### ACTIVITY
For this exercise, restate every line below word for word and drop the images.

### SUPPLIED MATERIAL
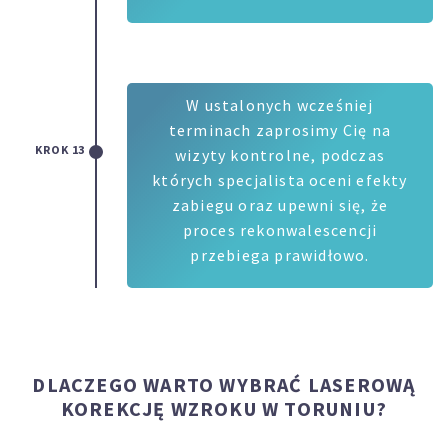
W ustalonych wcześniej
terminach zaprosimy Cię na
KROK 13
wizyty kontrolne, podczas
których specjalista oceni efekty
zabiegu oraz upewni się, że
proces rekonwalescencji
przebiega prawidłowo.
DLACZEGO WARTO WYBRAĆ LASEROWĄ
KOREKCJĘ WZROKU W TORUNIU?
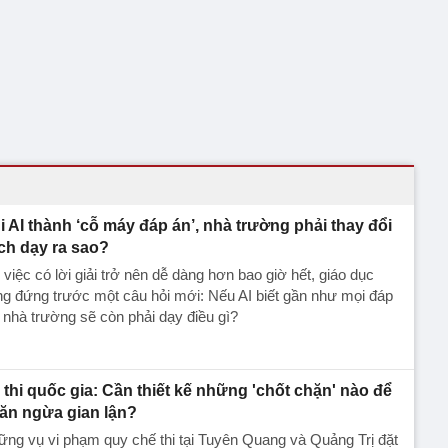
i AI thành ‘cỗ máy đáp án’, nhà trường phải thay đổi
ch dạy ra sao?
 việc có lời giải trở nên dễ dàng hơn bao giờ hết, giáo dục
g đứng trước một câu hỏi mới: Nếu AI biết gần như mọi đáp
 nhà trường sẽ còn phải dạy điều gì?
 thi quốc gia: Cần thiết kế những 'chốt chặn' nào để
ăn ngừa gian lận?
ng vụ vi phạm quy chế thi tại Tuyên Quang và Quảng Trị đặt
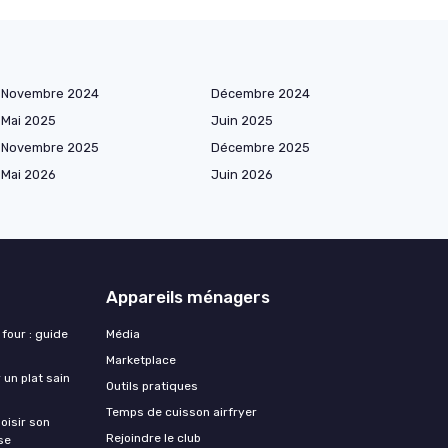
Novembre 2024
Décembre 2024
Mai 2025
Juin 2025
Novembre 2025
Décembre 2025
Mai 2026
Juin 2026
Appareils ménagers
 four : guide
Média
Marketplace
 un plat sain
Outils pratiques
Temps de cuisson airfryer
oisir son
Rejoindre le club
se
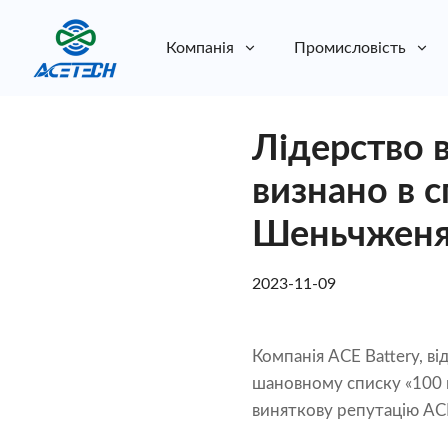
Компанія
Промисловість
Про нас
Лідерство 
Про нас
Стійкість
Стійкість
визнано в с
Шеньчженя
2023-11-09
Компанія ACE Battery, ві
шановному списку «100 
виняткову репутацію ACE B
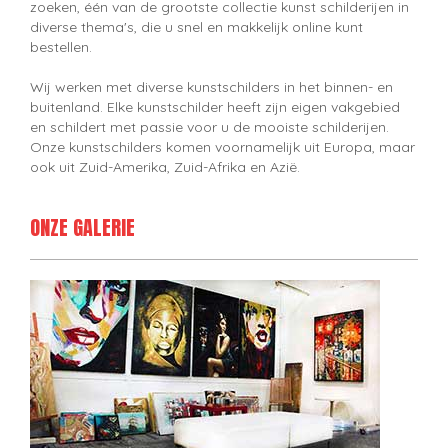
zoeken, één van de grootste collectie kunst schilderijen in
diverse thema's, die u snel en makkelijk online kunt
bestellen.
Wij werken met diverse kunstschilders in het binnen- en
buitenland. Elke kunstschilder heeft zijn eigen vakgebied
en schildert met passie voor u de mooiste schilderijen.
Onze kunstschilders komen voornamelijk uit Europa, maar
ook uit Zuid-Amerika, Zuid-Afrika en Azië.
ONZE GALERIE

### OUTPUT
W ustalonych wcześniej
terminach zaprosimy Cię na
KROK 13
wizyty kontrolne, podczas
których specjalista oceni efekty
zabiegu oraz upewni się, że
proces rekonwalescencji
przebiega prawidłowo.
DLACZEGO WARTO WYBRAĆ LASEROWĄ
KOREKCJĘ WZROKU W TORUNIU?
i AI thành ‘cỗ máy đáp án’, nhà trường phải thay đổi
ch dạy ra sao?
 việc có lời giải trở nên dễ dàng hơn bao giờ hết, giáo dục
g đứng trước một câu hỏi mới: Nếu AI biết gần như mọi đáp
 nhà trường sẽ còn phải dạy điều gì?
 thi quốc gia: Cần thiết kế những 'chốt chặn' nào để
ăn ngừa gian lận?
ng vụ vi phạm quy chế thi tại Tuyên Quang và Quảng Trị đặt
Novembre 2024
Décembre 2024
Mai 2025
Juin 2025
Novembre 2025
Décembre 2025
Mai 2026
Juin 2026
Appareils ménagers
 four : guide
Média
Marketplace
 un plat sain
Outils pratiques
Temps de cuisson airfryer
oisir son
Rejoindre le club
se
Компанія
Промисловість
Про нас
Лідерство 
Про нас
Стійкість
Стійкість
визнано в с
Шеньчженя
2023-11-09
Компанія ACE Battery, ві
шановному списку «100 
виняткову репутацію ACE B
zoeken, één van de grootste collectie kunst schilderijen in
diverse thema's, die u snel en makkelijk online kunt
bestellen.
Wij werken met diverse kunstschilders in het binnen- en
buitenland. Elke kunstschilder heeft zijn eigen vakgebied
en schildert met passie voor u de mooiste schilderijen.
Onze kunstschilders komen voornamelijk uit Europa, maar
ook uit Zuid-Amerika, Zuid-Afrika en Azië.
ONZE GALERIE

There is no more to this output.